Prompt
Identify all lines in the listing that include the word "voitures", and copy them out.

Input material
++++++

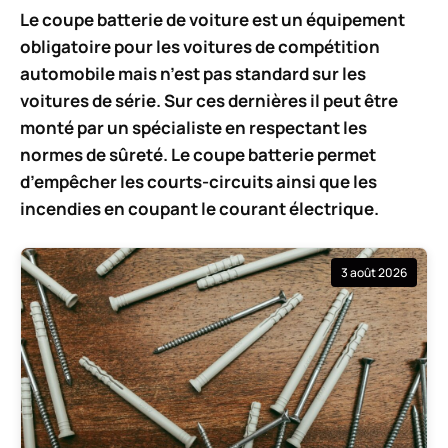
Le coupe batterie de voiture est un équipement
obligatoire pour les voitures de compétition
automobile mais n’est pas standard sur les
voitures de série. Sur ces dernières il peut être
monté par un spécialiste en respectant les
normes de sûreté. Le coupe batterie permet
d’empêcher les courts-circuits ainsi que les
incendies en coupant le courant électrique.
3 août 2026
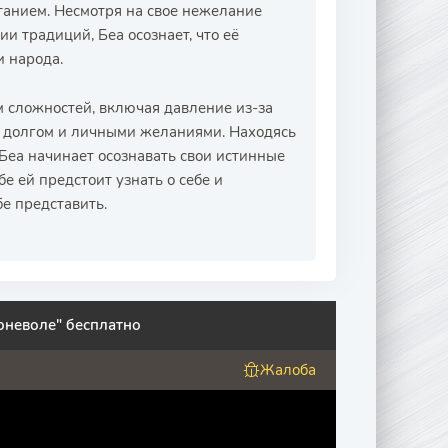
ытанием. Несмотря на свое нежелание
и традиций, Беа осознает, что её
и народа.
м сложностей, включая давление из-за
долгом и личными желаниями. Находясь
Беа начинает осознавать свои истинные
бе ей предстоит узнать о себе и
е представить.
оневоле" бесплатно
Жалоба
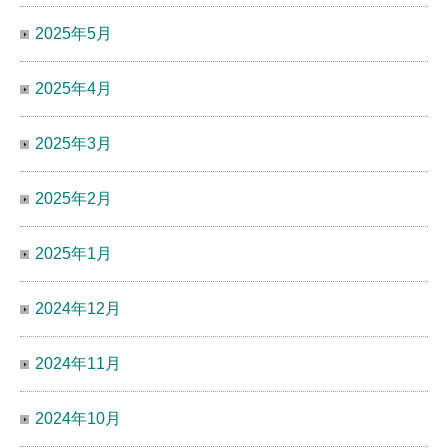
2025年5月
2025年4月
2025年3月
2025年2月
2025年1月
2024年12月
2024年11月
2024年10月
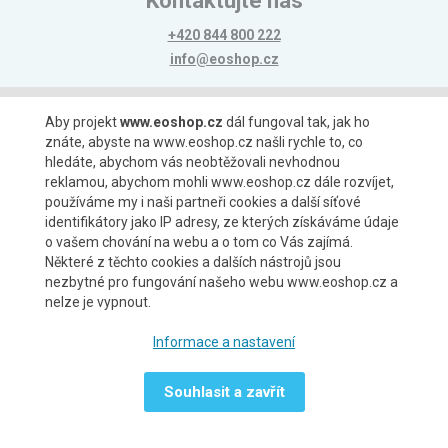
Kontaktujte nás
+420 844 800 222
info@eoshop.cz
Možnosti platby
Aby projekt
www.eoshop.cz
dál fungoval tak, jak ho
znáte, abyste na www.eoshop.cz našli rychle to, co
hledáte, abychom vás neobtěžovali nevhodnou
reklamou, abychom mohli www.eoshop.cz dále rozvíjet,
používáme my i naši partneři cookies a další síťové
identifikátory jako IP adresy, ze kterých získáváme údaje
Možnosti dopravy
o vašem chování na webu a o tom co Vás zajímá.
Některé z těchto cookies a dalších nástrojů jsou
nezbytné pro fungování našeho webu www.eoshop.cz a
nelze je vypnout.
Partneři
Informace a nastavení
Souhlasit a zavřít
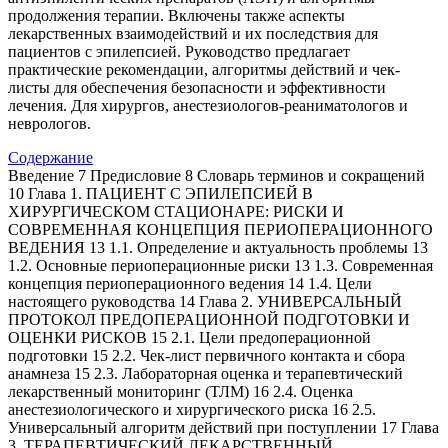
продолжения терапии. Включены также аспекты
лекарственных взаимодействий и их последствия для
пациентов с эпилепсией. Руководство предлагает
практические рекомендации, алгоритмы действий и чек-
листы для обеспечения безопасности и эффективности
лечения. Для хирургов, анестезиологов-реаниматологов и
неврологов.
Содержание
Введение 7 Предисловие 8 Словарь терминов и сокращений
10 Глава 1. ПАЦИЕНТ С ЭПИЛЕПСИЕЙ В
ХИРУРГИЧЕСКОМ СТАЦИОНАРЕ: РИСКИ И
СОВРЕМЕННАЯ КОНЦЕПЦИЯ ПЕРИОПЕРАЦИОННОГО
ВЕДЕНИЯ 13 1.1. Определение и актуальность проблемы 13
1.2. Основные периоперационные риски 13 1.3. Современная
концепция периоперационного ведения 14 1.4. Цели
настоящего руководства 14 Глава 2. УНИВЕРСАЛЬНЫЙ
ПРОТОКОЛ ПРЕДОПЕРАЦИОННОЙ ПОДГОТОВКИ И
ОЦЕНКИ РИСКОВ 15 2.1. Цели предоперационной
подготовки 15 2.2. Чек-лист первичного контакта и сбора
анамнеза 15 2.3. Лабораторная оценка и терапевтический
лекарственный мониторинг (ТЛМ) 16 2.4. Оценка
анестезиологического и хирургического риска 16 2.5.
Универсальный алгоритм действий при поступлении 17 Глава
3. ТЕРАПЕВТИЧЕСКИЙ ЛЕКАРСТВЕННЫЙ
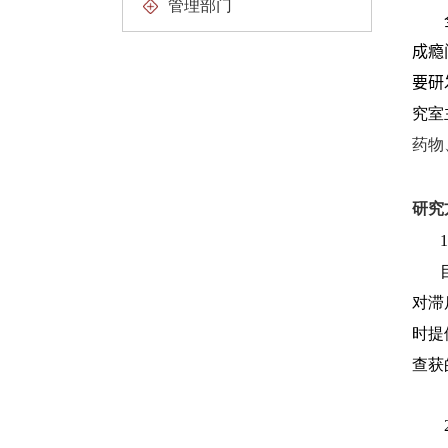
管理部门
成瘾
要研
究室
药物
研
1
目前
对滞
时提
查获
2.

++++++

Written reply
obligatoire pour les voitures de compétition
voitures de série. Sur ces dernières il peut être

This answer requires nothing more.